Club for Growth Statement on Senate Banking Committee Markup of the CLARITY Act
Washington, D.C. — Club for Growth urges the Senate Banking Committee to advance the Digital Asset Market Clarity Act at this week’s markup and reject any last-minute efforts to weaken the bill on behalf of entrenched financial incumbents.
“The United States should be the world’s home for blockchain innovation, and the CLARITY Act replaces regulatory chaos with clear rules that protect consumers while letting builders build. Senators should pass it without poison pills because if we want to lead the future of finance, we can’t regulate it out of existence.” – David McIntosh, President, Club for Growth
The Committee is scheduled to consider H.R. 3633, the Digital Asset Market Clarity Act of 2025, on Thursday, May 14, 2026, at 10:30 a.m., and Chairman Tim Scott, Senator Cynthia Lummis, and Senator Thom Tillis have released updated market-structure text to serve as the basis for the markup. The Committee states that the text reflects months of bipartisan negotiations and input from regulators, law enforcement, financial institutions, innovators, and consumer advocates.
The CLARITY Act is not a giveaway to industry; it is a long-overdue replacement for the Biden-era model of regulation by enforcement. It draws clear lines between the SEC and CFTC, preserves securities-law authority where securities are actually involved, and gives entrepreneurs a lawful path to build in the United States instead of forcing innovation offshore. The status quo has produced uncertainty for good actors, gaps for bad actors, and a competitive advantage for foreign markets.
Club for Growth strongly supports moving the bill forward, but senators should be clear-eyed about the remaining fights. The stablecoin rewards issue has been the central flashpoint, with large banks seeking to block new competitors from offering consumers meaningful alternatives. The reported Tillis-Alsobrooks compromise would prohibit passive, bank-style interest on payment stablecoin balances while preserving activity-based rewards tied to transactions, payments, platform use, loyalty, staking, or governance. That is a reasonable line: Congress should prevent regulatory arbitrage without handing big banks a government-protected monopoly over payments and consumer rewards.
The Committee should also reject claims that market-structure reform is somehow soft on illicit finance. The updated framework applies Bank Secrecy Act obligations to digital asset brokers, dealers, and exchanges, including AML/CFT programs, suspicious activity monitoring and reporting, customer identification, and sanctions compliance. It also creates a targeted safe harbor allowing service providers and permitted payment stablecoin issuers to temporarily pause suspicious transactions at the request of law enforcement, adds authority for Treasury to respond to high-risk foreign digital asset activity, and strengthens information-sharing with federal law enforcement.
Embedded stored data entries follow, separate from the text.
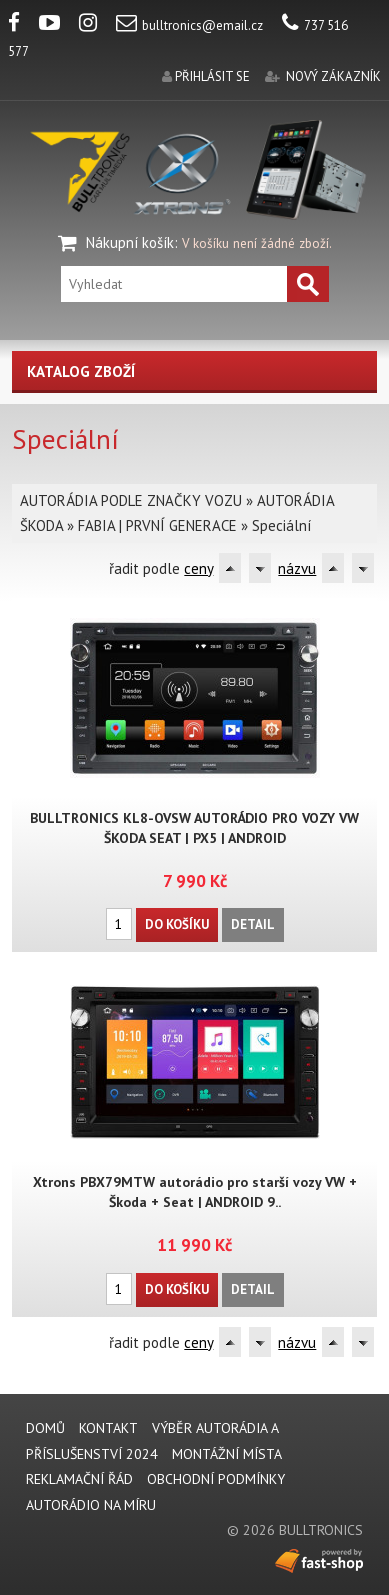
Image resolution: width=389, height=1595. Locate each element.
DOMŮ (45, 1428)
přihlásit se (212, 76)
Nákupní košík (130, 242)
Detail (253, 924)
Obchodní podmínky (216, 1479)
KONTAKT (108, 1428)
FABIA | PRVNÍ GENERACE (157, 525)
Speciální (281, 525)
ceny (198, 568)
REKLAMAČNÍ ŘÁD (79, 1479)
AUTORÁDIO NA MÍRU (91, 1505)
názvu (297, 568)
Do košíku (177, 924)
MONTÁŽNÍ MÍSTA (227, 1454)
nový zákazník (333, 76)
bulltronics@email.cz (189, 25)
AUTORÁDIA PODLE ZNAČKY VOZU (131, 500)
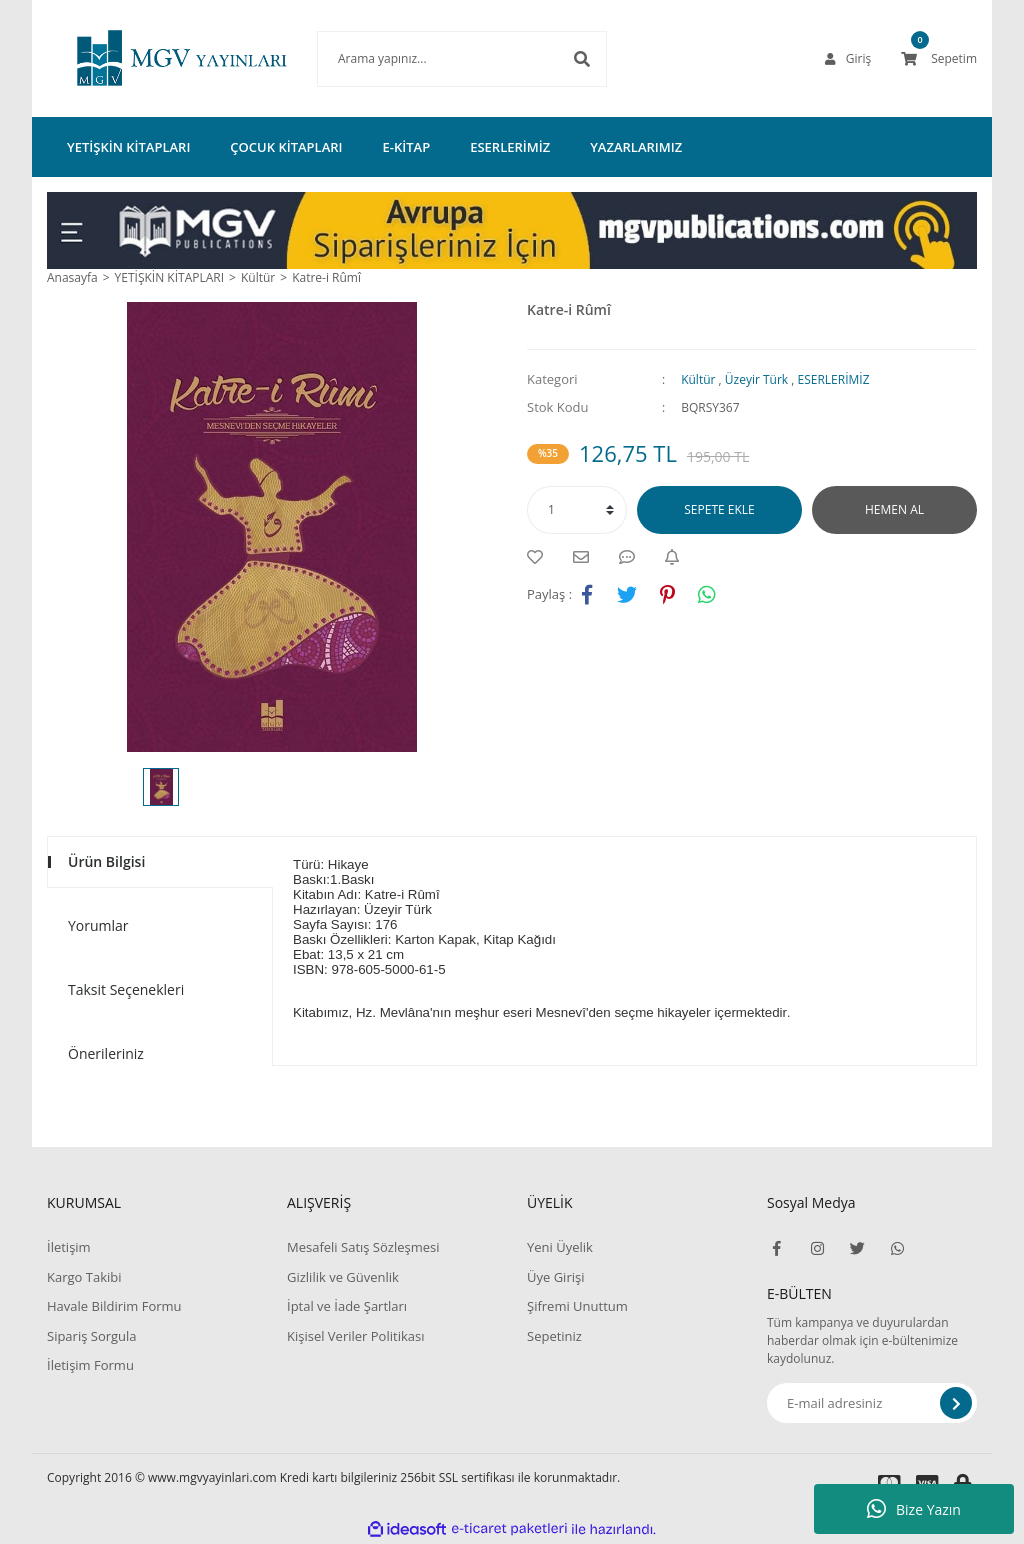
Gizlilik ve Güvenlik (343, 1277)
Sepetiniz (554, 1336)
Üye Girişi (555, 1277)
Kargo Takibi (84, 1277)
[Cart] (939, 59)
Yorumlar (98, 925)
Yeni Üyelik (560, 1247)
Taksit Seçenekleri (126, 989)
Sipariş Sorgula (92, 1336)
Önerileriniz (106, 1053)
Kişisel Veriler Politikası (355, 1336)
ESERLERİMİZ (834, 379)
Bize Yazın (914, 1509)
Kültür (698, 379)
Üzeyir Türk (756, 379)
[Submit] (956, 1403)
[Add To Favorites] (540, 557)
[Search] (432, 59)
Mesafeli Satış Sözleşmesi (363, 1247)
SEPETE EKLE (719, 509)
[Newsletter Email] (872, 1403)
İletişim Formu (90, 1365)
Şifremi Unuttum (577, 1306)
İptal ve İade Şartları (347, 1306)
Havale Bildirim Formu (114, 1306)
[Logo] (152, 58)
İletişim (69, 1247)
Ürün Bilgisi (106, 861)
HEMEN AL (894, 509)
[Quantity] (577, 510)
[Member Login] (848, 59)
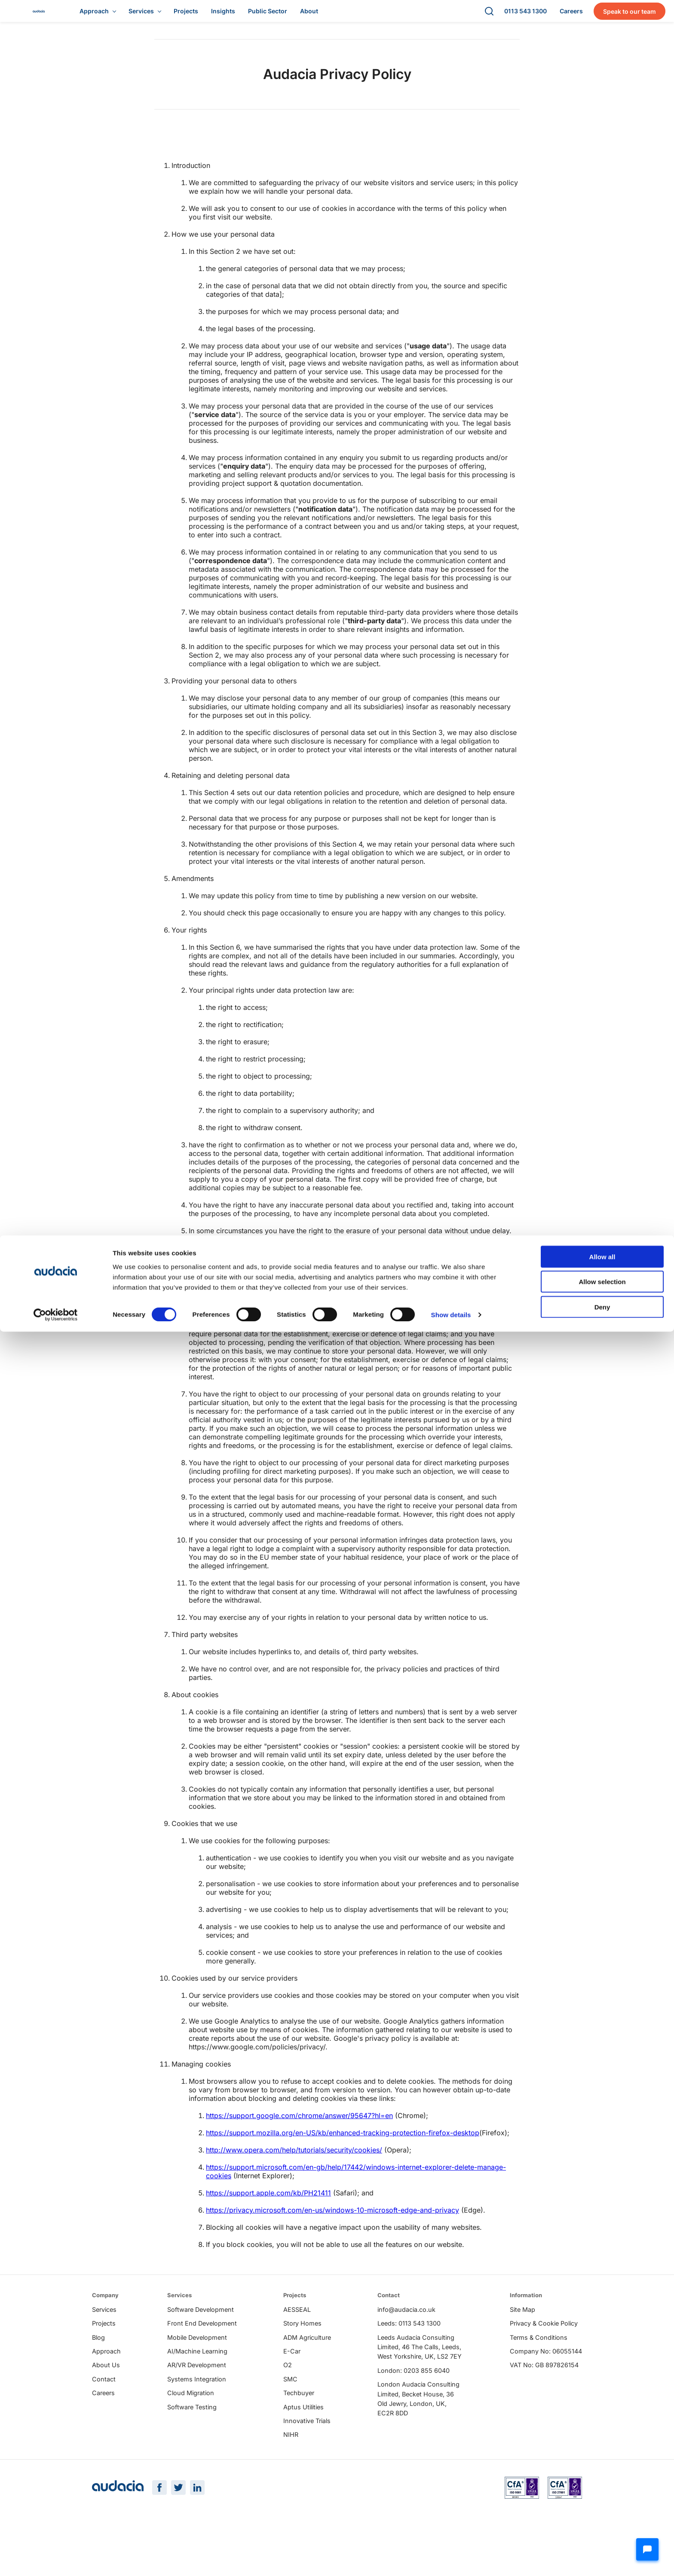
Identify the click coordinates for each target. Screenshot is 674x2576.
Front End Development (202, 2357)
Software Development (200, 2343)
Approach (106, 2385)
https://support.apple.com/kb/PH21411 (268, 2201)
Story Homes (302, 2357)
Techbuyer (298, 2427)
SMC (290, 2413)
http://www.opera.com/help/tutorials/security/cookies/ (294, 2158)
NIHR (290, 2468)
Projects (104, 2357)
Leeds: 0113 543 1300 (409, 2357)
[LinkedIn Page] (197, 2547)
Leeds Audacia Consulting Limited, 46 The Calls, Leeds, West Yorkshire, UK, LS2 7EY (419, 2381)
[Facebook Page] (159, 2547)
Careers (103, 2427)
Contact (104, 2413)
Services (104, 2343)
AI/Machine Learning (197, 2385)
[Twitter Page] (178, 2547)
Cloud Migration (190, 2427)
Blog (98, 2371)
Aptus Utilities (303, 2441)
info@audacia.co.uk (406, 2343)
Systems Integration (196, 2413)
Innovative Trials (307, 2455)
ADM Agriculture (307, 2371)
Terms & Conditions (538, 2371)
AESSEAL (297, 2343)
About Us (106, 2399)
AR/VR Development (196, 2399)
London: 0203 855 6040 (413, 2404)
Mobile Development (197, 2371)
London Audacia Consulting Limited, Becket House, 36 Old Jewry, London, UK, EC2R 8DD (418, 2433)
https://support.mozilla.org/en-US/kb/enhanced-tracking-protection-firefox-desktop (342, 2141)
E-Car (291, 2385)
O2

That is the correct approach: empower law enforcement to pursue fraud, money laundering, sanctions evasion, and terrorist financing without criminalizing software development, self-custody, or lawful decentralized activity. The Committee’s own materials emphasize that the bill protects developers who do not control customer funds, preserves Americans’ ability to hold their own digital assets, and requires centralized intermediaries interacting with DeFi protocols to implement risk-management standards.
Club for Growth urges senators to advance the CLARITY Act without converting it into a protectionist charter for large incumbent banks. The purpose of financial regulation should be to protect property rights, market integrity, and consumers — not to freeze the payments system in place or shield politically connected institutions from competition. A strong final bill should preserve self-custody, protect open-source development, maintain clear SEC-CFTC jurisdictional boundaries, enforce anti-fraud and anti-money-laundering rules against bad actors, and allow lawful consumer rewards that are tied to real activity rather than passive deposit substitutes.
Senators who support free markets, American innovation, financial competition, and the rule of law should vote to move the CLARITY Act forward and oppose amendments that would entrench legacy financial institutions at the expense of consumers, entrepreneurs, and America’s leadership in digital assets.